The parallels that I experience between his character and his person are not direct moral comparisons or comparisons of purpose. The parallels are more like comparisons of perception and world interpretation. That is, he continues to perceive the world through the same lenses. In his case, the quality and strength of gadgetry is a major source of excitement in both his pretend game world and in his real life. I could make less obvious connections between his real life frustrations with "fairness" and his in game perceptions of which NPCs are and are not "jerks" but this comparison would be less clear.

Now, in comparison, I am by nature, training, and profession interpersonally oriented. I focus on the quality and strength of interpersonal relationships. In games this leads me to being primarily interested in negotiation or interactions with PCs and NPCs. I am less oriented toward objects, technology, magic items etc. Even at the table, I pay a lot of attention (maybe too much) to the interactions between the players, their motivations and interests. This blogpost is a case in point.

I've had this conversation with a gamer friend and he argues for the opposite point. To him, his characters bear little reflection of himself. He points to their in-world actions, their in-world morality, roles, and professions. Though he and I consider the same characters and compare them to him, I again come back to the same thesis when I consider his characters. Though the characters differ from him in action and morality, their primary mode of interaction, status seeking, and purpose bears striking similarity to his own interpersonal style in real life.
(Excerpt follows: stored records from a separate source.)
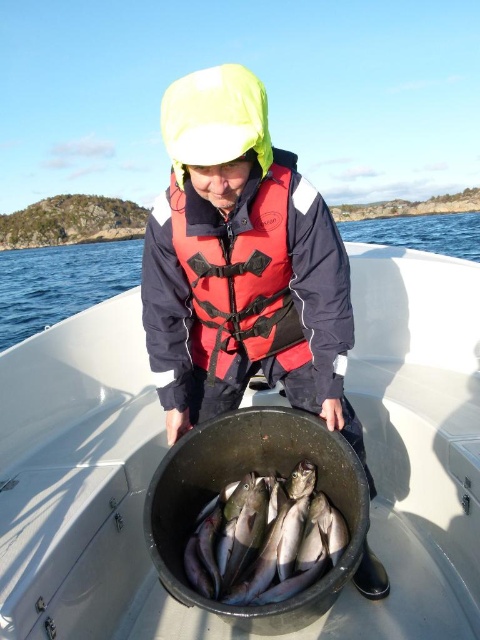 Is point (400, 605) behind point (212, 81)?

Yes, it is behind point (212, 81).

Consider the image. Does black plastic bucket at center appear on the right side of matte black jacket at center?

Yes, black plastic bucket at center is to the right of matte black jacket at center.

Identify the location of black plastic bucket at center. click(x=84, y=484).

Who is higher up, black plastic bucket at center or red matte life jacket at center?

red matte life jacket at center is above.

Is black plastic bucket at center to the left of red matte life jacket at center from the viewer's perspective?

In fact, black plastic bucket at center is to the right of red matte life jacket at center.

Is point (412, 280) in front of point (210, 291)?

No, it is not.

In order to click on black plastic bucket at center in this screenshot , I will do `click(84, 484)`.

Is the position of matte black jacket at center less distant than that of clear blue water at center?

Yes, it is.

Is point (249, 284) in front of point (103, 275)?

Yes.

At what (x,y) coordinates should I click in order to perform the action: click on matte black jacket at center. Please return your answer as a coordinate pair (x, y). Looking at the image, I should click on click(x=241, y=266).

This screenshot has width=480, height=640. I want to click on matte black jacket at center, so click(241, 266). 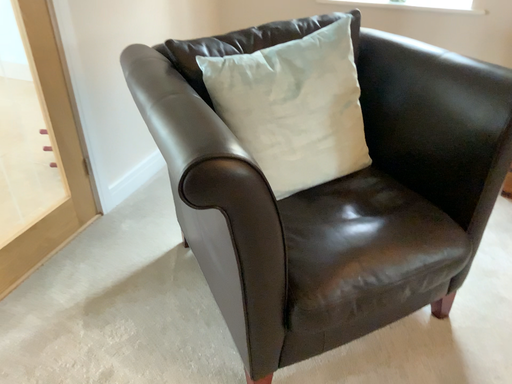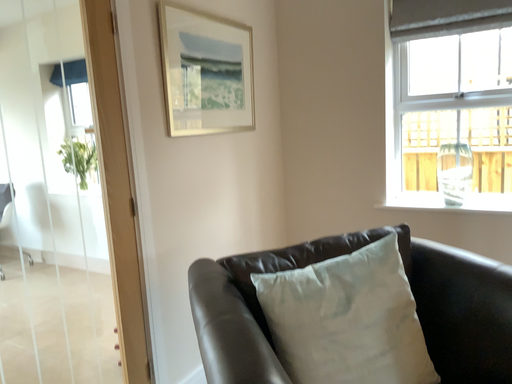 Question: Which way did the camera rotate in the video?

Choices:
 (A) rotated right
 (B) rotated left

Answer: (B) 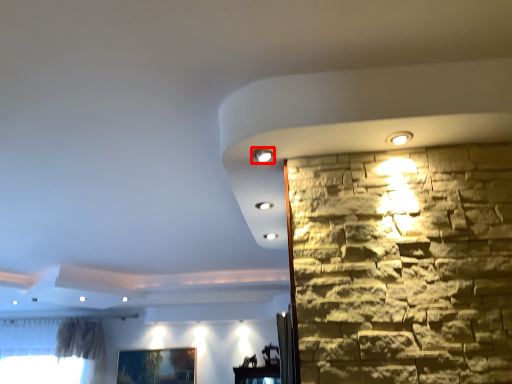 Question: From the image's perspective, considering the relative positions of light (annotated by the red box) and picture frame in the image provided, where is light (annotated by the red box) located with respect to the staircase?

Choices:
 (A) above
 (B) below

Answer: (A) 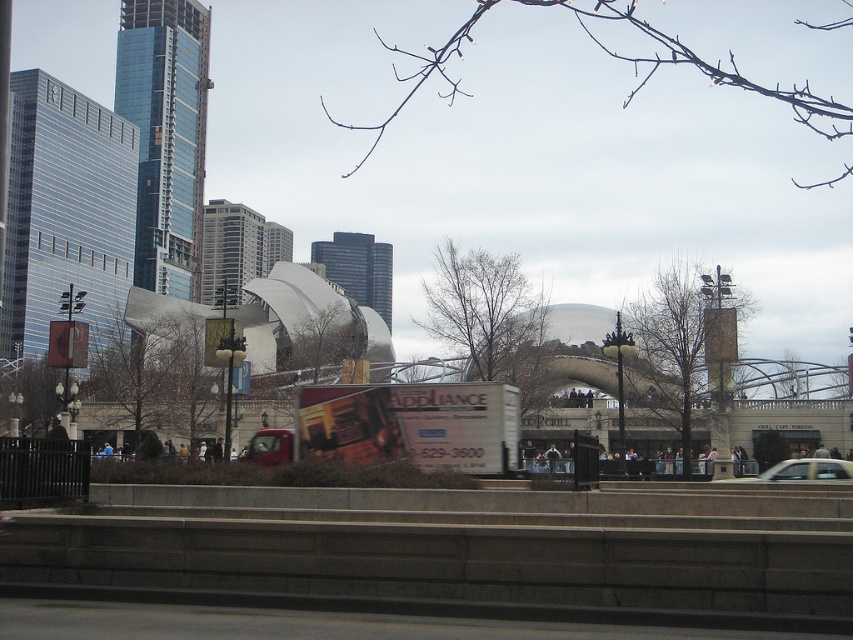 Question: Which point appears farthest from the camera in this image?

Choices:
 (A) (445, 397)
 (B) (799, 460)

Answer: (B)

Question: Does white matte billboard at center come in front of metallic red truck at center?

Choices:
 (A) yes
 (B) no

Answer: (B)

Question: Does white matte billboard at center appear under silver metallic car at center?

Choices:
 (A) no
 (B) yes

Answer: (A)

Question: Can you confirm if white matte billboard at center is thinner than metallic red truck at center?

Choices:
 (A) no
 (B) yes

Answer: (A)

Question: Which point is closer to the camera?

Choices:
 (A) white matte billboard at center
 (B) metallic red truck at center

Answer: (B)

Question: Based on their relative distances, which object is farther from the metallic red truck at center?

Choices:
 (A) silver metallic car at center
 (B) white matte billboard at center

Answer: (A) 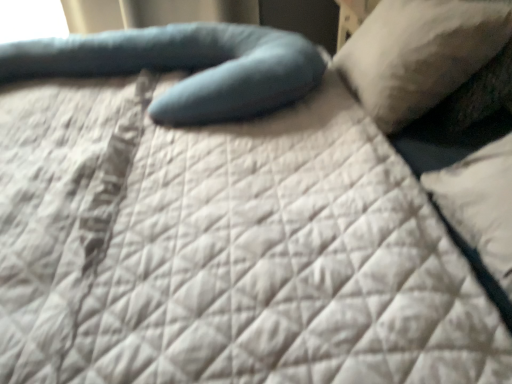 Question: In terms of size, does white soft pillow at upper right, which ranks as the second pillow in left-to-right order, appear bigger or smaller than teal fabric pillow at center, marked as the second pillow in a right-to-left arrangement?

Choices:
 (A) small
 (B) big

Answer: (A)

Question: From a real-world perspective, is white soft pillow at upper right, which ranks as the second pillow in left-to-right order, above or below teal fabric pillow at center, marked as the second pillow in a right-to-left arrangement?

Choices:
 (A) below
 (B) above

Answer: (B)

Question: Relative to teal fabric pillow at center, marked as the second pillow in a right-to-left arrangement, is white soft pillow at upper right, which ranks as the second pillow in left-to-right order, in front or behind?

Choices:
 (A) behind
 (B) front

Answer: (B)

Question: Would you say teal fabric pillow at center, marked as the second pillow in a right-to-left arrangement, is inside or outside white soft pillow at upper right, acting as the first pillow starting from the right?

Choices:
 (A) inside
 (B) outside

Answer: (B)

Question: From a real-world perspective, relative to white soft pillow at upper right, acting as the first pillow starting from the right, is teal fabric pillow at center, marked as the second pillow in a right-to-left arrangement, vertically above or below?

Choices:
 (A) below
 (B) above

Answer: (A)

Question: Considering the relative positions of teal fabric pillow at center, marked as the second pillow in a right-to-left arrangement, and white soft pillow at upper right, which ranks as the second pillow in left-to-right order, in the image provided, is teal fabric pillow at center, marked as the second pillow in a right-to-left arrangement, to the left or to the right of white soft pillow at upper right, which ranks as the second pillow in left-to-right order,?

Choices:
 (A) right
 (B) left

Answer: (B)

Question: From the image's perspective, is teal fabric pillow at center, the 1th pillow viewed from the left, positioned above or below white soft pillow at upper right, acting as the first pillow starting from the right?

Choices:
 (A) above
 (B) below

Answer: (B) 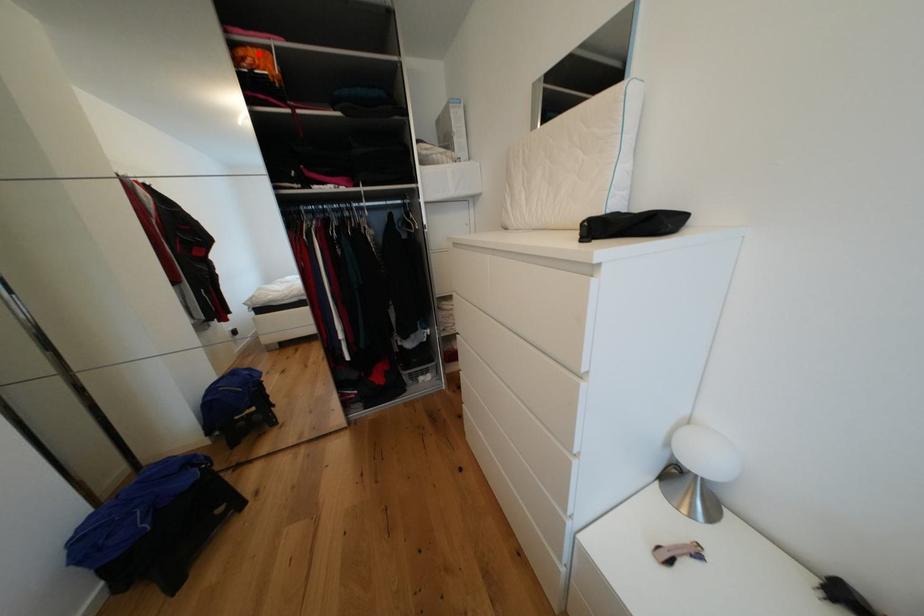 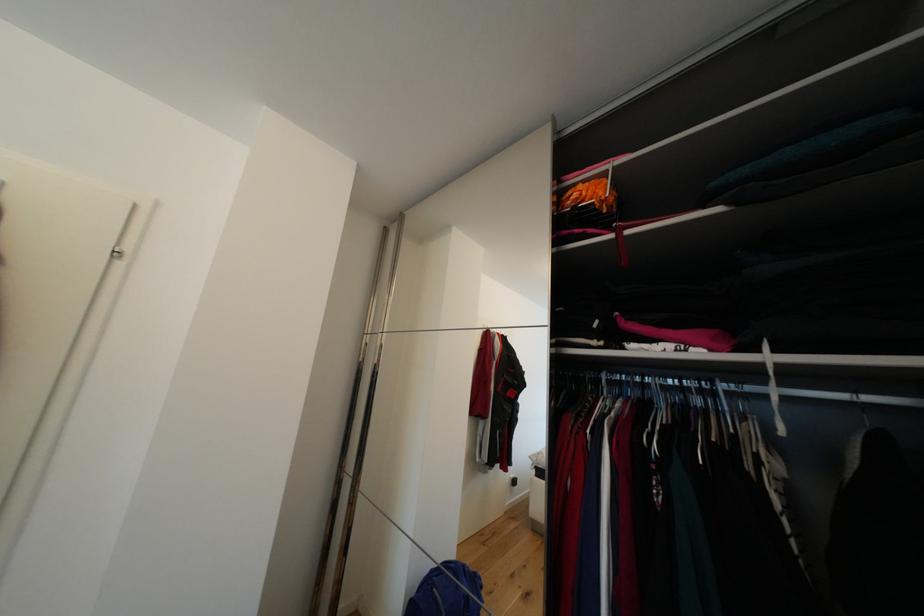 The point at the highlighted location is marked in the first image. Where is the corresponding point in the second image?

(588, 188) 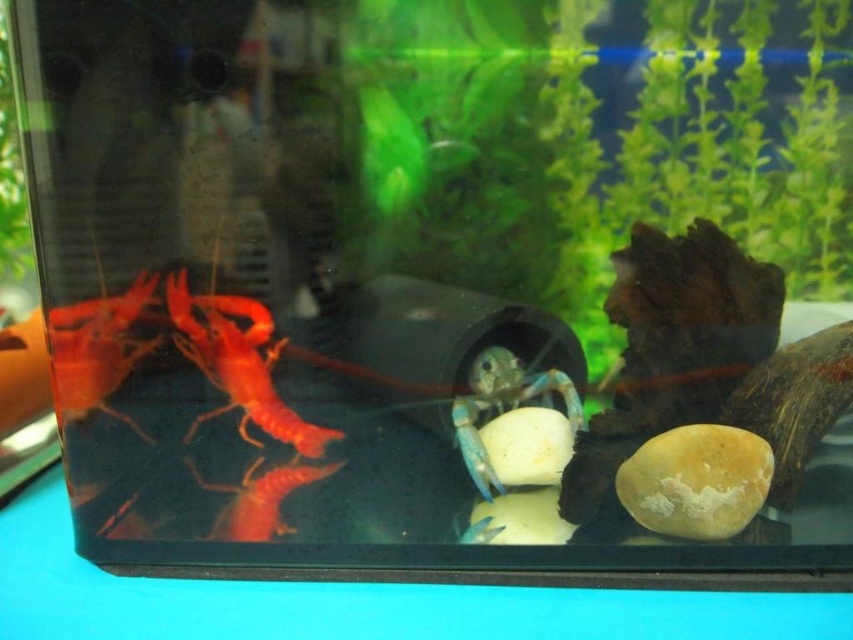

He, like his characters, is quick thinking, takes an interpersonal leadership role, and has the capacity to outwit just about anyone if verbally sparring.

This leads me to my main thesis. Though roleplaying games are fantasy worlds created in part for the relief of escapism, what we escape is the world we are in. We do not escape ourselves. Therefore, we are likely to enact (if not create) characters that continue to perceive the imaginary world in ways similar to the ways that we perceive our real world. In a sense, we will also recreate through our characters the same interpersonal experiences and relationships that we have as people. This may not be as clear in the interaction and relationship with the BBEG. How many of us, after all, work against an opponent or foe on a daily basis that we consider to be irredeemably evil? These tendencies will however be seen much more clearly in the character's relationship to PCs, NPCs, items, and to the player's general responses to the content of the game. Does the player ask for more detail about the magic ring on the finger of the mage or do you wonder more about why the mage is there and what he was trying to do?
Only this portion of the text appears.